> Assignment: Go through the material below and return each line with the string "mutilations" in it.

*** Information provided Section Begins ***

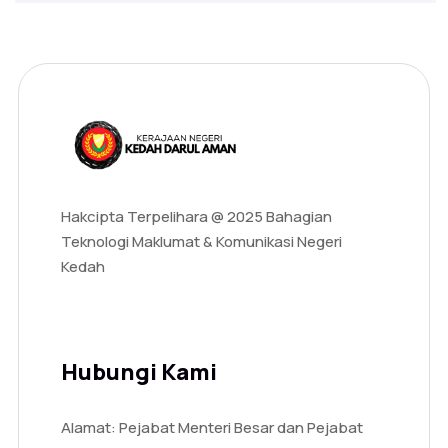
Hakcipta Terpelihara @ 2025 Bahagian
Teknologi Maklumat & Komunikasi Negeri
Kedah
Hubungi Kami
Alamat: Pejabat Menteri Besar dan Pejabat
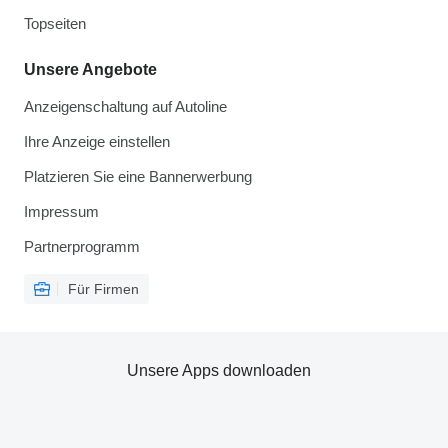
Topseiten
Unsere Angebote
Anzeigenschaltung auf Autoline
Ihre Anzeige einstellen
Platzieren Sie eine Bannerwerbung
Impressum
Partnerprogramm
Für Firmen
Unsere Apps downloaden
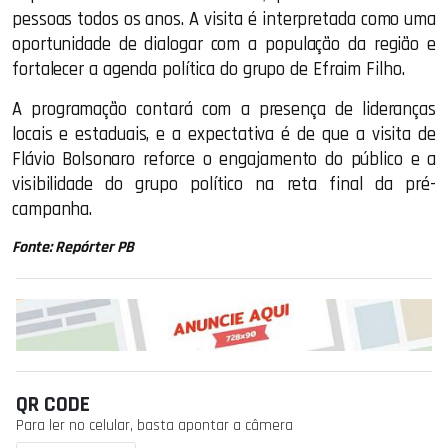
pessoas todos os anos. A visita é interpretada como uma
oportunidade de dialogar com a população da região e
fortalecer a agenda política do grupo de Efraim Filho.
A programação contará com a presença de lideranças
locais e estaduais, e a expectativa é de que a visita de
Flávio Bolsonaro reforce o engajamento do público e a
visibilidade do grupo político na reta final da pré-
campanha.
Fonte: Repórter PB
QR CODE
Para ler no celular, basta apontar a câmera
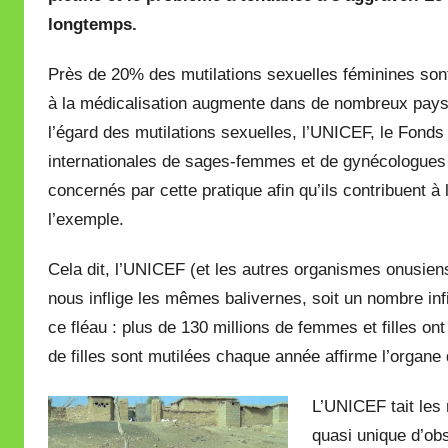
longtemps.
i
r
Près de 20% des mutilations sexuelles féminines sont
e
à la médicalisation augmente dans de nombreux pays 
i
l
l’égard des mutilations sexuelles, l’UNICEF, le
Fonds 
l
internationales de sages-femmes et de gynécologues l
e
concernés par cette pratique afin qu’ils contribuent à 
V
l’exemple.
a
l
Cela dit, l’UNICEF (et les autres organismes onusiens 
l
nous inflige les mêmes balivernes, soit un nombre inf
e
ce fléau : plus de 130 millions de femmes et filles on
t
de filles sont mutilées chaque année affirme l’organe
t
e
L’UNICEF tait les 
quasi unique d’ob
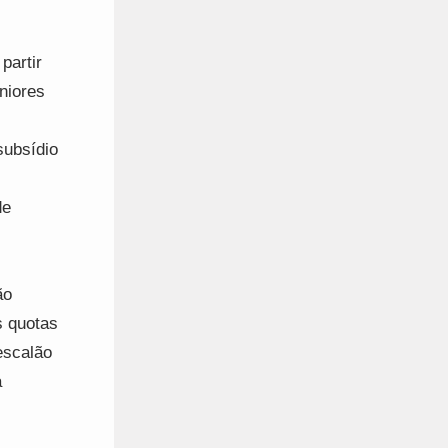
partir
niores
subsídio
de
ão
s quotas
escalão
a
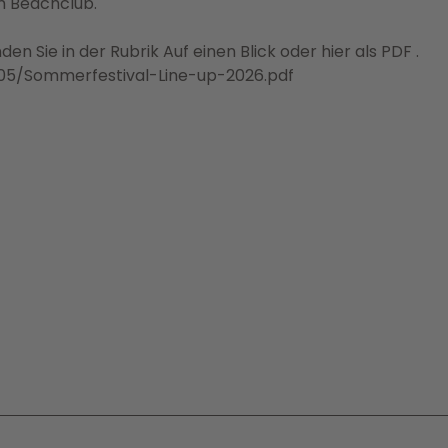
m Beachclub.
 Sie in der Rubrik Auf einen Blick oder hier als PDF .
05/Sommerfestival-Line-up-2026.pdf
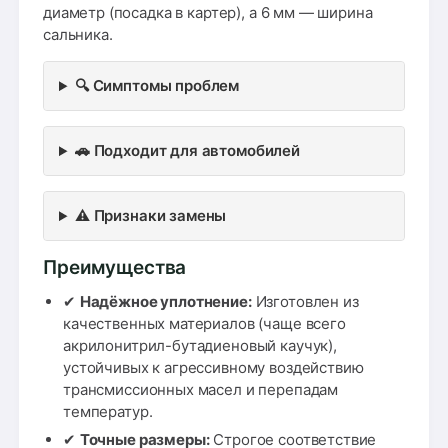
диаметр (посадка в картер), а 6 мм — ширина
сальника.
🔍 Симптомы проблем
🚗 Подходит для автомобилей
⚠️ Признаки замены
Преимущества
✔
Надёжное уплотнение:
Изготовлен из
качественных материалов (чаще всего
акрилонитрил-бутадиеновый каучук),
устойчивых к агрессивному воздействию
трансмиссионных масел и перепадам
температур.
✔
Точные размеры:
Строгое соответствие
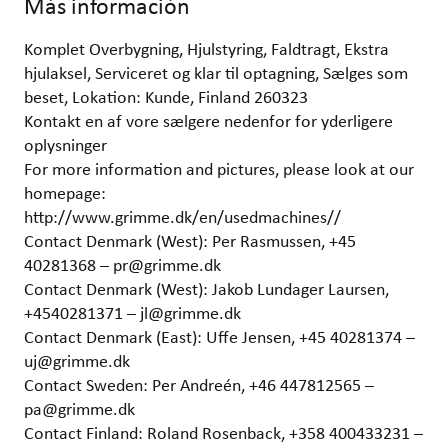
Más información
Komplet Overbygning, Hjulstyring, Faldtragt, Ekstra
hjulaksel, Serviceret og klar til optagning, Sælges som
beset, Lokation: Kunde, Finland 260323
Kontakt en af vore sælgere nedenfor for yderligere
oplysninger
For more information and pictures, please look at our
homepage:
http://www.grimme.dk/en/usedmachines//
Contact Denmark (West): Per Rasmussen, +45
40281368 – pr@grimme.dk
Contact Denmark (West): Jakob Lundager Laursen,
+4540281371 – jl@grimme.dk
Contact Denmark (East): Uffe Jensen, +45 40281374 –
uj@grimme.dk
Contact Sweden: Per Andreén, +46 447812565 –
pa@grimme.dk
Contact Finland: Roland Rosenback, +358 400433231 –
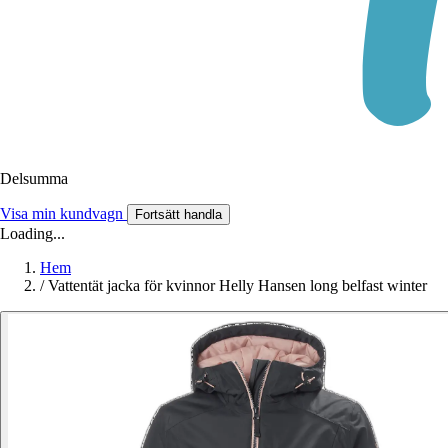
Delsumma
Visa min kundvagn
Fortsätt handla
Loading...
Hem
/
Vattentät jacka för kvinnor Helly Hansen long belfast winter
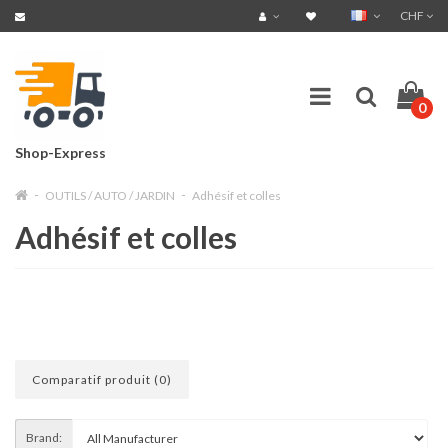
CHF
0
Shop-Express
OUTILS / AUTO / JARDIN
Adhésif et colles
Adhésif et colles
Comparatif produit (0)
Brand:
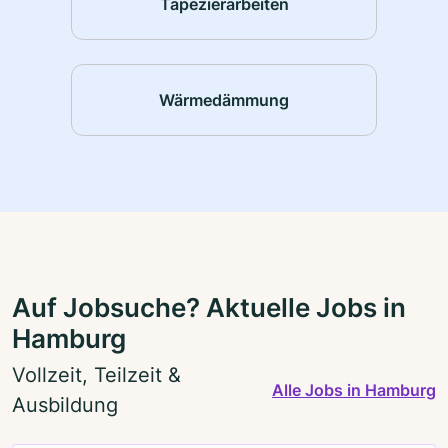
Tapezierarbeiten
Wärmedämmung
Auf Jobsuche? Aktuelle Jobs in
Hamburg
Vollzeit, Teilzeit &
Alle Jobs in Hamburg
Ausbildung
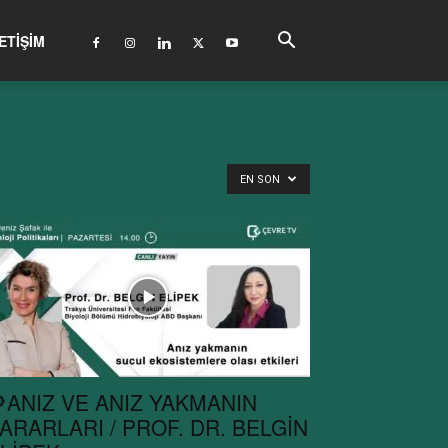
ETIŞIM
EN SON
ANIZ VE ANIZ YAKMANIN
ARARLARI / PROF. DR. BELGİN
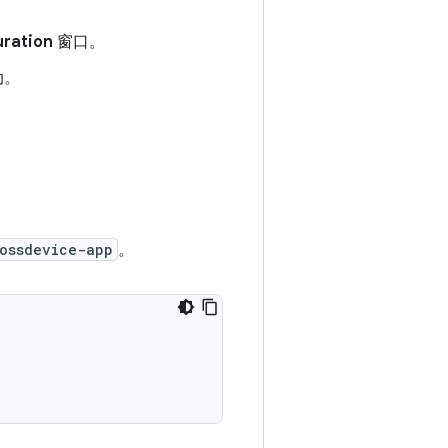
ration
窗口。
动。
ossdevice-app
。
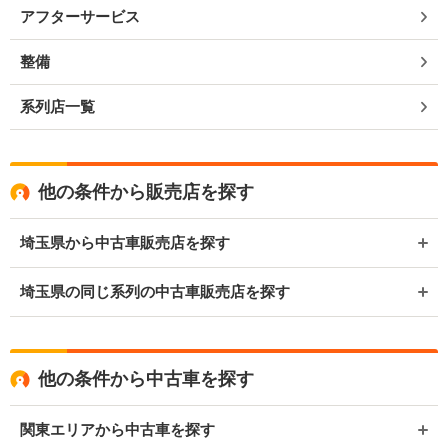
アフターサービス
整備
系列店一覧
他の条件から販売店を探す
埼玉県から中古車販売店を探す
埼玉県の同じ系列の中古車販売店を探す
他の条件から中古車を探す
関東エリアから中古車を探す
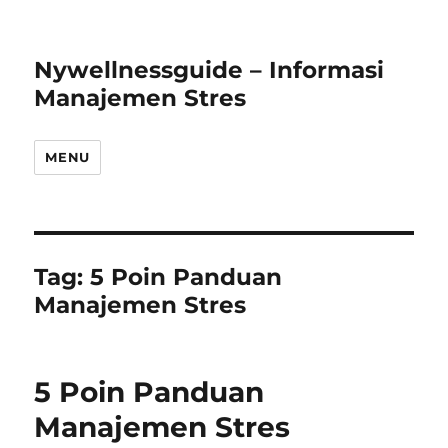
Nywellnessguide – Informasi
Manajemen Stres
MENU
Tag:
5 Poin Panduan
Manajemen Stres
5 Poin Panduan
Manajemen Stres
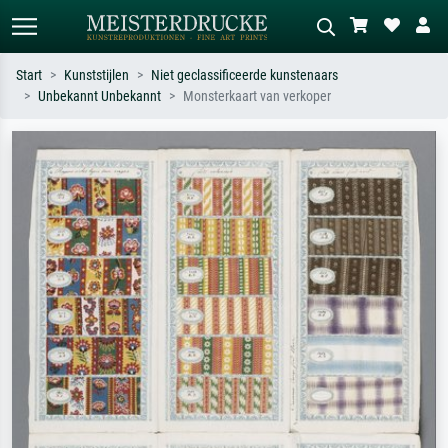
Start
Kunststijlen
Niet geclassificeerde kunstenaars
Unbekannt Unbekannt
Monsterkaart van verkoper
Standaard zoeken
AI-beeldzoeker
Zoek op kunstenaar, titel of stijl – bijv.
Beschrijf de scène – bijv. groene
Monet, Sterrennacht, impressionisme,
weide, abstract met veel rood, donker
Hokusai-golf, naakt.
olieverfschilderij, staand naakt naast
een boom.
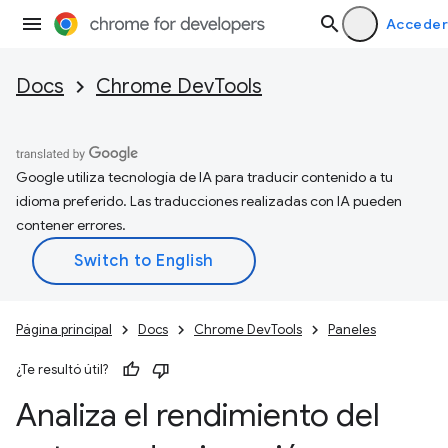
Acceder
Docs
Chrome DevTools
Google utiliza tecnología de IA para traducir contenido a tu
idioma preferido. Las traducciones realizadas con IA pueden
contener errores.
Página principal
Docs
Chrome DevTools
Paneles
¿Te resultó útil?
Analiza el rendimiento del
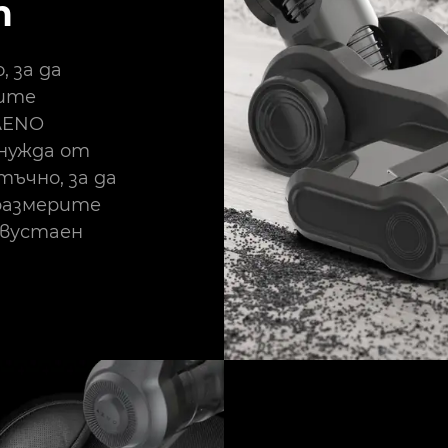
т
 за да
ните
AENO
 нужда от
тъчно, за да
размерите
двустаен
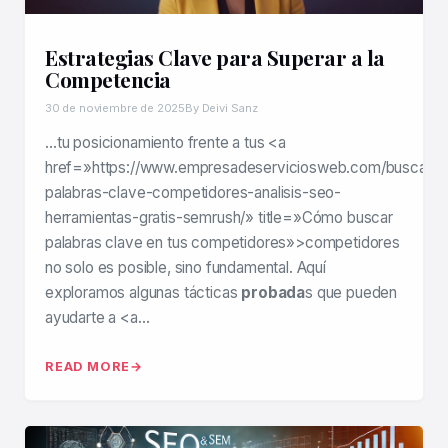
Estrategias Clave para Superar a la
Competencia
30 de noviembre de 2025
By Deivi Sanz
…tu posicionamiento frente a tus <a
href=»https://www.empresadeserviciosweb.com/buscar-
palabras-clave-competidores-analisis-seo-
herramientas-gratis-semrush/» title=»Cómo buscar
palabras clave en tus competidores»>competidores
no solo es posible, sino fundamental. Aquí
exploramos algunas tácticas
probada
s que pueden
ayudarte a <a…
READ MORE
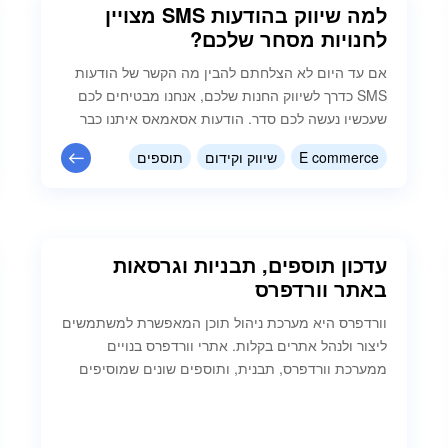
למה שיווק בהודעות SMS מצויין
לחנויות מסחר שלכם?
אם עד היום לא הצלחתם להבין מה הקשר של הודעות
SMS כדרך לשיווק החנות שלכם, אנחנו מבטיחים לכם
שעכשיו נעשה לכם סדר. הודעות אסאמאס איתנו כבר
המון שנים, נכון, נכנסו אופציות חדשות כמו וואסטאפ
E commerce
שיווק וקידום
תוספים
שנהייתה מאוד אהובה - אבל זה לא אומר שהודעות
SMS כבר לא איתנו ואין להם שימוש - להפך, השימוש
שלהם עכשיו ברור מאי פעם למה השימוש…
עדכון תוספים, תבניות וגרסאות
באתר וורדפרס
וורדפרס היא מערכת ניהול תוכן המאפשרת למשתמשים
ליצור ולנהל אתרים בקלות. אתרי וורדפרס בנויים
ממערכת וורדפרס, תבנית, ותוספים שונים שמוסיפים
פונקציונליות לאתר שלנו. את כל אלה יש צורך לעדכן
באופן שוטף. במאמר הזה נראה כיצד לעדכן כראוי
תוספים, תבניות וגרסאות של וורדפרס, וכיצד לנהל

*** Information provided Section Ends ***

> Finished task:
Près de 20% des mutilations sexuelles féminines sont
l’égard des mutilations sexuelles, l’UNICEF, le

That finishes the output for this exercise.